**Brief**
Find the lines of the listing that contain the string "vous", and return them.
Top of Data excerpts
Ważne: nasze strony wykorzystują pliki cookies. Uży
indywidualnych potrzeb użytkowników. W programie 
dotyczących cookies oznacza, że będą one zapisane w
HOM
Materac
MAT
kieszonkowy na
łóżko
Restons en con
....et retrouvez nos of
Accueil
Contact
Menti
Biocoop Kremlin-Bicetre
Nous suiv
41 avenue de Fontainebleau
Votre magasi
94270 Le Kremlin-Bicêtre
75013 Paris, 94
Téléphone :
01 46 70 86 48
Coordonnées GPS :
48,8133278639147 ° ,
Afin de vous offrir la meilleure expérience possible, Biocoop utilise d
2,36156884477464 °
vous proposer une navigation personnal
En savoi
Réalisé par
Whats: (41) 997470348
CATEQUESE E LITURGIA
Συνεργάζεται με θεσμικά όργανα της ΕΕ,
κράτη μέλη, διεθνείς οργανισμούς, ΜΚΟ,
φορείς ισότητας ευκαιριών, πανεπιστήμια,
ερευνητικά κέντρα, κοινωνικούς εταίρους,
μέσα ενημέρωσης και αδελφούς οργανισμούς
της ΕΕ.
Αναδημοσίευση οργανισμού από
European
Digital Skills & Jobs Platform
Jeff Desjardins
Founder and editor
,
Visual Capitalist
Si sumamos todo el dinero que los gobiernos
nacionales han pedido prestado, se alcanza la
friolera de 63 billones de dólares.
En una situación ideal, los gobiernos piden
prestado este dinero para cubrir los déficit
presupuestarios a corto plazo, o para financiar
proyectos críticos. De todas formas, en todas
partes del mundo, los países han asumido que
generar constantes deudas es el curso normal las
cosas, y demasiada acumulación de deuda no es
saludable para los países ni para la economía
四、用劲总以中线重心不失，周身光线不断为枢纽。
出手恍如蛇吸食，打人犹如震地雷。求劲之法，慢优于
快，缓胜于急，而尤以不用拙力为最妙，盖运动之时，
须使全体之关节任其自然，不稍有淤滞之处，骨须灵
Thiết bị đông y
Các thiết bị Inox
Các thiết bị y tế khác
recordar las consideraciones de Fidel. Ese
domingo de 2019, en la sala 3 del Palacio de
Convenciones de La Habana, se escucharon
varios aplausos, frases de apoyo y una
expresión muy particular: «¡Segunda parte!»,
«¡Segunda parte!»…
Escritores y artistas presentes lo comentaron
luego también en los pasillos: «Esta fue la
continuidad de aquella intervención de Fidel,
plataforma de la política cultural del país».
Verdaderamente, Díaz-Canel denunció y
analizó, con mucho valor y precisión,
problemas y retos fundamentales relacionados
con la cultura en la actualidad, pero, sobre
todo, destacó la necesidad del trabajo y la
Bottom of Data excerpts
**Answer area**
Afin de vous offrir la meilleure expérience possible, Biocoop utilise d
vous proposer une navigation personnal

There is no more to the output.